=== DATA FOR THE TASK ===
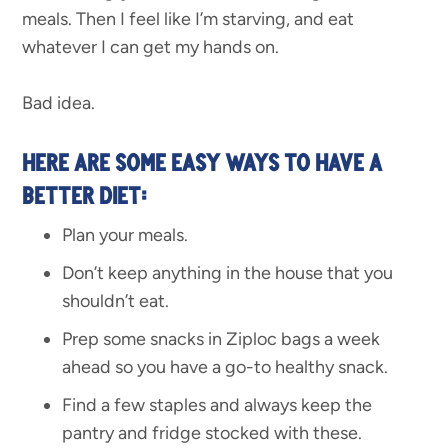
meals. Then I feel like I’m starving, and eat
whatever I can get my hands on.
Bad idea.
HERE ARE SOME EASY WAYS TO HAVE A
BETTER DIET:
Plan your meals.
Don’t keep anything in the house that you
shouldn’t eat.
Prep some snacks in Ziploc bags a week
ahead so you have a go-to healthy snack.
Find a few staples and always keep the
pantry and fridge stocked with these.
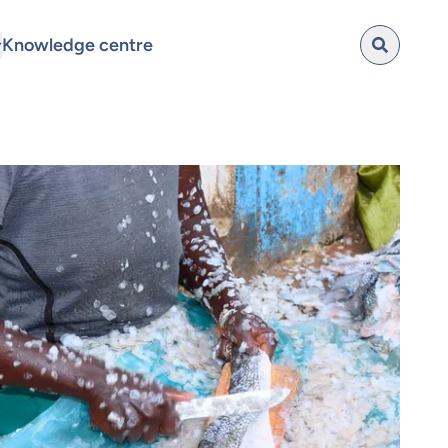
Knowledge centre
===
*EXERCISE*
Looking at the material above, say how many of its lines include "keep", and give nothing besides the number.

*YOUR SOLUTION*
2